Speculation of interest rate rises by the Federal Reserve and the European Central Bank produced another splurge of selling of banks stocks on the Irish market and there still seems no sign that a floor has been reached.
Certainly, despite the slump in the share price and the rising yield, there are no indications that bargain-hunters have yet turned their attentions towards the bank stocks.
The big two banks again took the brunt of the downward pressure, with AIB falling as low as €9.05 before closing down 35 cents on the day on €9.20. Bank of Ireland fared little better and hit a low of €6.35 before closing down 25 cents on €6.40. Smaller financials also fell, and Anglo Irish - which has previously shown resilience to the malaise in the sector - was down 6 1/2 cents on €2.03.
The market seems to be confused about what to make of Eircom at the moment, with the shares invariably taking a plunge after a good run. Essentially, Eircom is trading in a range between €4.10 and €4.35, finding support at the lower levels but being hit by profit-takers at the higher level. Yesterday.

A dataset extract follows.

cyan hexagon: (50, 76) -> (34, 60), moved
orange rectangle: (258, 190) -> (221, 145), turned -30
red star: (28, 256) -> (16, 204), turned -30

Eircom hit the high of €4.35 before falling in later trading to close down 7 cents on €4.14.
Elsewhere, Ryanair continued its recent strong run and dealt up 40 cents to a new high of €13.90 while DCC was 15 cents higher on €7.90. CRH rose in early trading but then profit-taking which brought it back to a close of €19.48, down 5 cents.
Technology shares were generally firmer after the Monday weakness, with Baltimore up £1.10 to £67 sterling on the LSE. On NASDAQ, Iona, Elan and Smartforce were all firmer in early trading.